Researchers Seek New Ways To Fight Antibiotic-Resistant Bacteria Cities

Scientists are studying biofilms—complex bacteria societies—in new ways to discover new tools for fighting antibiotic-resistant infections. Physical forces that shape biofilms have been largely ignored, but new technologies allow researchers to study them.

THE ARCHITECTURE OF BIOFILMS

While just over half of humans live in urban areas, 99.9 percent of bacteria opt for urban dwelling in the form of biofilms. Biofilms are clusters of billions of bacteria — often joined by protozoa, algae, fungi, products of corrosion, and debris — existing within an extracellular matrix made of protein and sugar. They can cling to almost any surface, from the inside of a catheter to the surface of our teeth.

Biofilms are advantageous to bacteria, who adapt based on where in the biofilm “city” they’re located. Both the physical shape of the biofilm and the matrix structure itself protect the bacteria living toward the center from attack by antibiotics and predators, while those dwelling in the outer neighborhoods are more vulnerable. Those safer central cells might serve as genetic reservoirs or amass food reserves, while the outer dwellers might beat back attacks. And while to some extent the inhabitants are still competitive against each other, there is also cooperative living within the biofilm.
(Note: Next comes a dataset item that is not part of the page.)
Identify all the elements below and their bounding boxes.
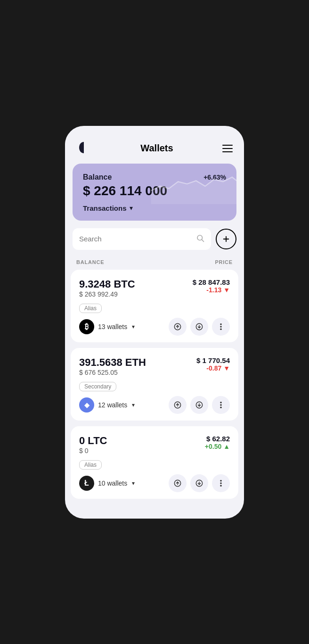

Scientists are now working to decode the rules that govern the ways biofilms form and evolve. The idea is that just as an urban planner can use their understanding of regulations and principles of engineering to make a city more or less inhabitable, a bioengineer or microbiologist can use the rules that govern biofilms to render any given location more or less hospitable for colonies of bacteria. This is a new way of considering bacteria because bacteria growing in a culture in a lab act very differently than the complex urban center presented by the biofilm.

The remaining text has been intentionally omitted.